[About this task]:
The records below are to be reproduced exactly, with the pictures left out.

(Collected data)

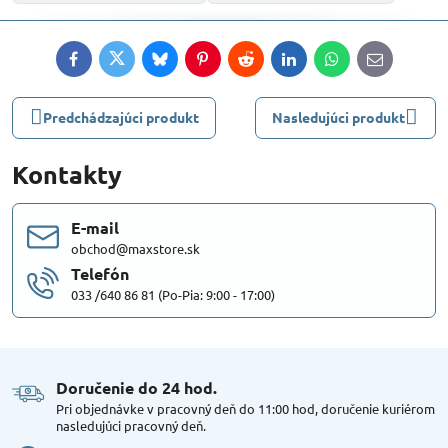
Facebook
Twitter
Bluesky
Pinterest
Reddit
LinkedIn
WhatsApp
E-
mail
Predchádzajúci produkt
Nasledujúci produkt
Kontakty
E-mail
obchod@maxstore.sk
Telefón
033 /640 86 81 (Po-Pia: 9:00 - 17:00)
Doručenie do 24 hod​.
Pri objednávke v pracovný deň do 11:00 hod, doručenie kuriérom
nasledujúci pracovný deň.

[Answer box]:
Facebook
Twitter
Bluesky
Pinterest
Reddit
LinkedIn
WhatsApp
E-
mail
Predchádzajúci produkt
Nasledujúci produkt
Kontakty
E-mail
obchod@maxstore.sk
Telefón
033 /640 86 81 (Po-Pia: 9:00 - 17:00)
Doručenie do 24 hod​.
Pri objednávke v pracovný deň do 11:00 hod, doručenie kuriérom
nasledujúci pracovný deň.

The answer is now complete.